**Data for the task**:
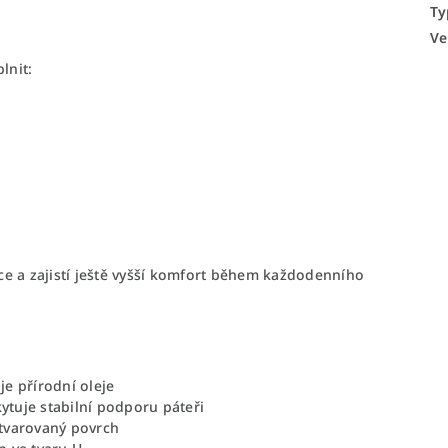
Ty
Ve
lnit:
e a zajistí ještě vyšší komfort během každodenního
e přírodní oleje
ytuje stabilní podporu páteři
ě tvarovaný povrch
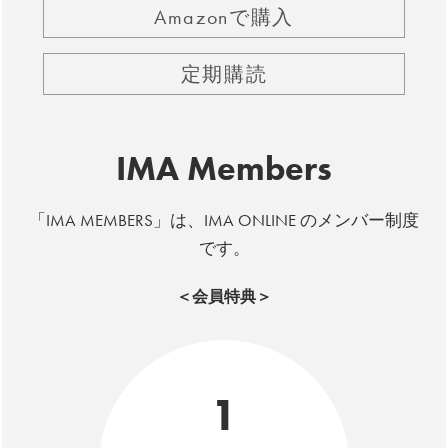
Amazonで購入
定期購読
IMA Members
「IMA MEMBERS」は、IMA ONLINE のメンバー制度
です。
＜会員特典＞
1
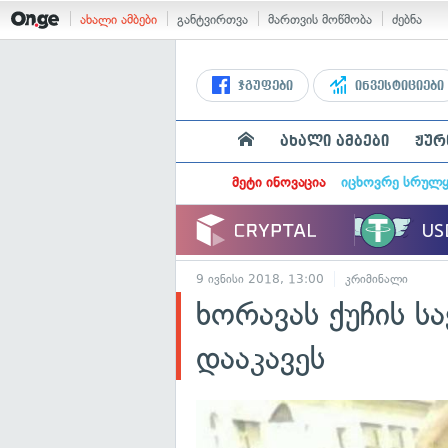
ახალი ამბები
განტვირთვა
მართვის მოწმობა
ძებნა
ჯგუფები
ინვესტიციები
ახალი ამბები
ჟურ
მეტი ინოვაცია
იცხოვრე სრულ
9 ივნისი 2018, 13:00
კრიმინალი
ხორავას ქუჩის სა
დააკავეს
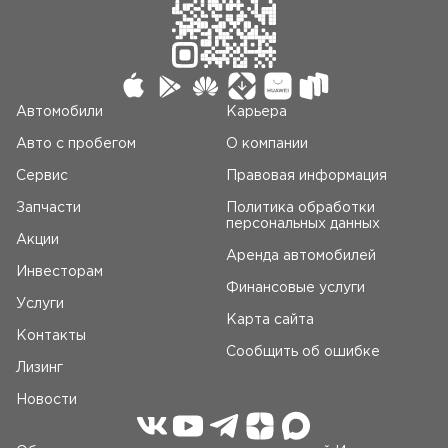
Автомобили
Карьера
Авто c пробегом
О компании
Сервис
Правовая информация
Запчасти
Политика обработки
персональных данных
Акции
Аренда автомобилей
Инвесторам
Финансовые услуги
Услуги
Карта сайта
Контакты
Сообщить об ошибке
Лизинг
Новости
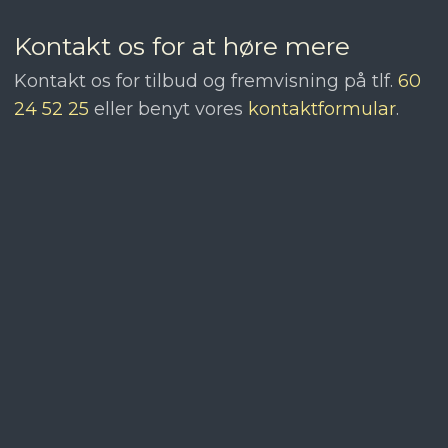
Kontakt os for at høre mere
​Kontakt os for tilbud og fremvisning på tlf.
60
24 52 25
eller benyt vores
kontaktformular
.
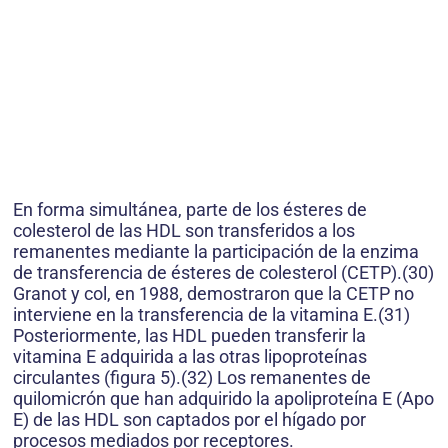
En forma simultánea, parte de los ésteres de
colesterol de las HDL son transferidos a los
remanentes mediante la participación de la enzima
de transferencia de ésteres de colesterol (CETP).(30)
Granot y col, en 1988, demostraron que la CETP no
interviene en la transferencia de la vitamina E.(31)
Posteriormente, las HDL pueden transferir la
vitamina E adquirida a las otras lipoproteínas
circulantes (figura 5).(32) Los remanentes de
quilomicrón que han adquirido la apoliproteína E (Apo
E) de las HDL son captados por el hígado por
procesos mediados por receptores.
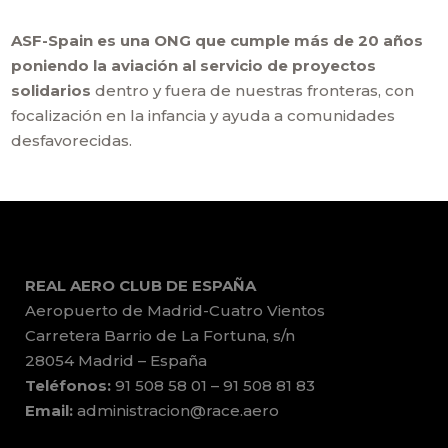
ASF-Spain es una ONG que cumple más de 20 años
poniendo la aviación al servicio de proyectos
solidarios
dentro y fuera de nuestras fronteras, con
focalización en la infancia y ayuda a comunidades
desfavorecidas.
REAL AERO CLUB DE ESPAÑA
Aeropuerto de Madrid-Cuatro Vientos
Carretera Barrio de La Fortuna, s/n
28054 Madrid – España
Teléfonos:
91 508 58 01 – 91 508 81 83
Email:
administracion@race.aero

**Your assignment**:
Would you copy every entry exactly as it stands, leaving out the pictures?

**Written response**:
Ty
Ve
lnit:
e a zajistí ještě vyšší komfort během každodenního
e přírodní oleje
ytuje stabilní podporu páteři
ě tvarovaný povrch
Amazonで購入
定期購読
IMA Members
「IMA MEMBERS」は、IMA ONLINE のメンバー制度
です。
＜会員特典＞
1
ახალი ამბები
განტვირთვა
მართვის მოწმობა
ძებნა
ჯგუფები
ინვესტიციები
ახალი ამბები
ჟურ
მეტი ინოვაცია
იცხოვრე სრულ
9 ივნისი 2018, 13:00
კრიმინალი
ხორავას ქუჩის სა
დააკავეს
Автомобили
Карьера
Авто c пробегом
О компании
Сервис
Правовая информация
Запчасти
Политика обработки
персональных данных
Акции
Аренда автомобилей
Инвесторам
Финансовые услуги
Услуги
Карта сайта
Контакты
Сообщить об ошибке
Лизинг
Новости
Kontakt os for at høre mere
​Kontakt os for tilbud og fremvisning på tlf.
60
24 52 25
eller benyt vores
kontaktformular
.
En forma simultánea, parte de los ésteres de
colesterol de las HDL son transferidos a los
remanentes mediante la participación de la enzima
de transferencia de ésteres de colesterol (CETP).(30)
Granot y col, en 1988, demostraron que la CETP no
interviene en la transferencia de la vitamina E.(31)
Posteriormente, las HDL pueden transferir la
vitamina E adquirida a las otras lipoproteínas
circulantes (figura 5).(32) Los remanentes de
quilomicrón que han adquirido la apoliproteína E (Apo
E) de las HDL son captados por el hígado por
procesos mediados por receptores.
ASF-Spain es una ONG que cumple más de 20 años
poniendo la aviación al servicio de proyectos
solidarios
dentro y fuera de nuestras fronteras, con
focalización en la infancia y ayuda a comunidades
desfavorecidas.
REAL AERO CLUB DE ESPAÑA
Aeropuerto de Madrid-Cuatro Vientos
Carretera Barrio de La Fortuna, s/n
28054 Madrid – España
Teléfonos:
91 508 58 01 – 91 508 81 83
Email:
administracion@race.aero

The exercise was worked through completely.